Caldicott weist auf die Gefahren für Soldaten und Zivilisten hin, die durch den Einsatz von abgereicherter Uranmunition entstehen, wie sie im Zweiten Golfkrieg und im Kosovo durch die Amerikaner eingesetzt worden sind. Tausende von US-Soldaten seien an den Folgen gestorben. Um die irakische Zivilbevölkerung habe sich niemand gekümmert. Setzten die USA auch in diesem Krieg wieder diese Art von Munition ein? Hat sich die deutsche Bundesregierung gefragt, ob nicht auch die deutschen Soldaten in Kuwait Bestrahlungen ausgesetzt sein könnten? Auch diese Behauptung der Autorin muss mit anderen Ansichten konfrontiert werden. Die abgereicherte Uranmunition hat eine hohe Durchschlagskraft; sie ist billig, weil sie aus Abfallprodukten aus Kernkraftwerken hergestellt wird. Ihr Einsatz ist nicht verboten, da das verwendete Uran-Isotop U 236 schwachstrahlig ist, also unter strahlenbiologischen Gesichtspunkten ungefährlich. Die Organisation Ärzte gegen den Atomkrieg (IPPNW), die Calidicott in den USA mitgegründet hat, widerspricht jedoch dieser Verharmlosung. Die erhöhte Todesrate im Südirak und das Golfkriegs-Syndrom scheinen ihre Bedenken zu bestätigen.

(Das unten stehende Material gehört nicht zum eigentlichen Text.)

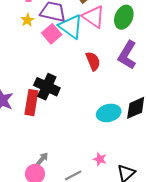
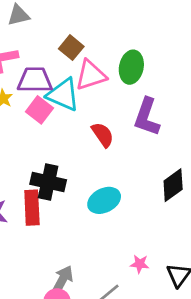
pink triangle: (94, 17) -> (91, 75), turned -40
cyan ellipse: (109, 113) -> (104, 200), moved
gray arrow: (42, 159) -> (62, 280), size x1.5

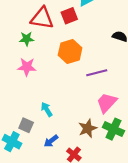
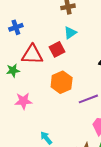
green star: (27, 39) -> (13, 70), moved

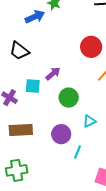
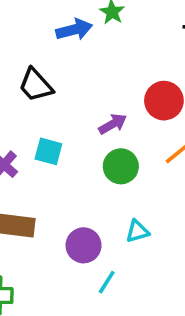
purple arrow: (53, 74) -> (113, 124), moved
green circle: (69, 98) -> (121, 166), moved

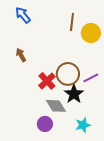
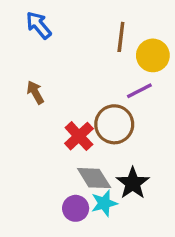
purple line: (91, 78) -> (139, 91), moved
black star: (74, 94) -> (133, 183), moved
cyan star: (83, 125) -> (104, 203), moved

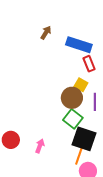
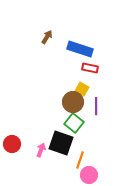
red rectangle: (89, 64) -> (90, 68), turned -56
black square: (84, 139) -> (61, 143), moved

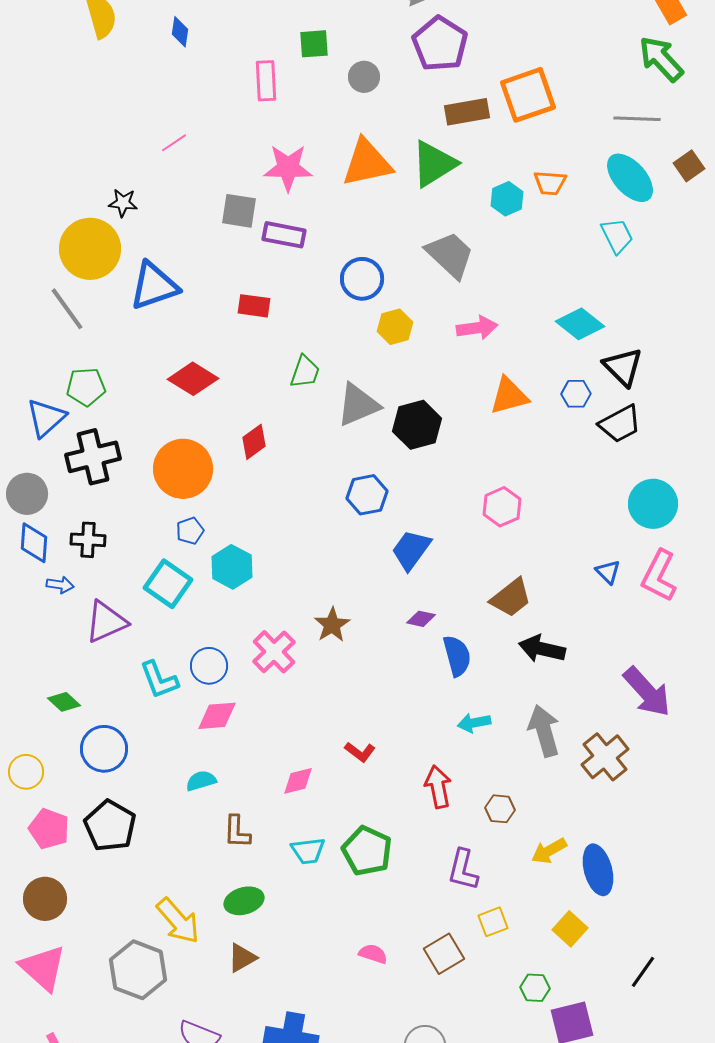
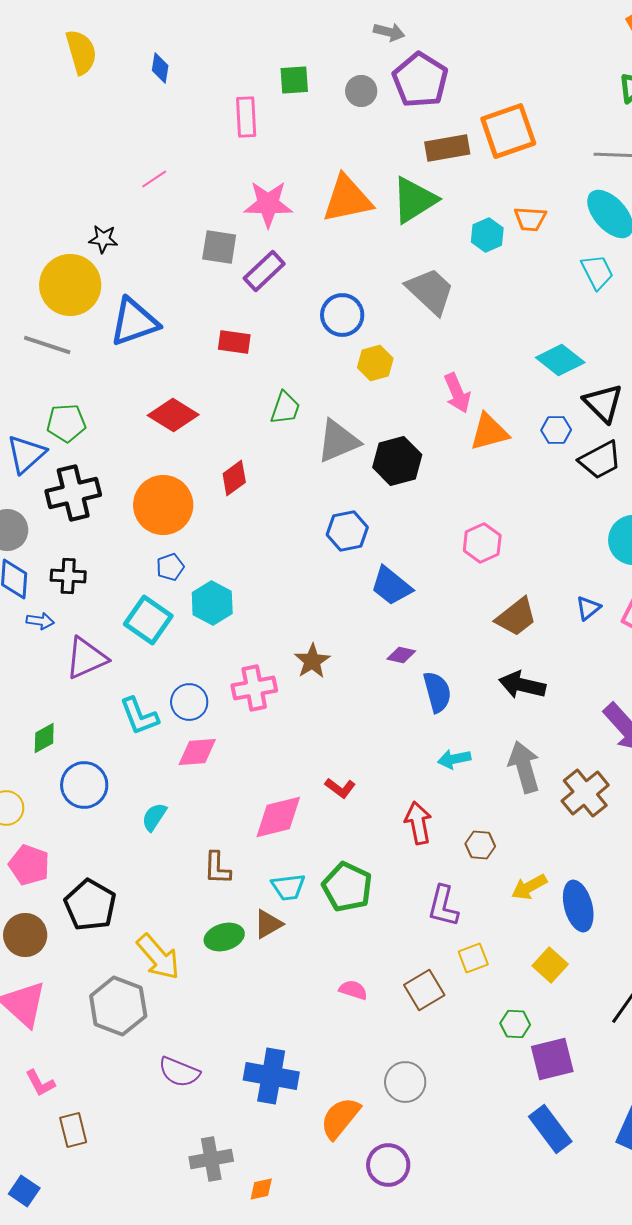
gray circle: (364, 77) -> (361, 91), moved
purple rectangle: (284, 235) -> (264, 271), turned -54
gray line: (67, 309) -> (47, 345), turned -36
pink arrow: (477, 328) -> (457, 393), moved, turned 75
blue trapezoid: (411, 550) -> (391, 586), turned -87
blue triangle: (608, 572) -> (588, 608), turned 36
brown trapezoid: (511, 598) -> (516, 617), moved
pink cross: (274, 652) -> (254, 688), turned 33
green diamond: (64, 702) -> (44, 738), turned -72
cyan semicircle: (201, 781) -> (154, 817), moved, turned -40
pink diamond: (298, 781) -> (278, 817), size x1.6
black pentagon: (110, 826) -> (90, 905), moved
brown triangle: (242, 958) -> (268, 924), moved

Worüber dringend geredet werden muss

Abgerundet wird das Buch durch einen umfangreichen Anhang über die wichtigsten US-Atomwaffenhersteller, Atomwaffenkontrollzentren, Standorte der meisten einsetzbaren Atomwaffen, Regierungsbehörden sowie Organisationen, Medien und Institutionen für Frieden und Abrüstung. Nachdem der Krieg im Irak zu Ende gegangen ist, muss neben der Verantwortung für diesen völkerrechtswidrigen Überfall auch über das gigantische Atomprogramm der Vereinigten Staaten geredet werden. Caldicotts Buch unterstreicht nicht nur die Dringlichkeit, sondern benennt auch die Gefahren für den Weltfrieden, die von dieser Art von Politik ausgehen. Ein schrecklich faszinierendes Buch.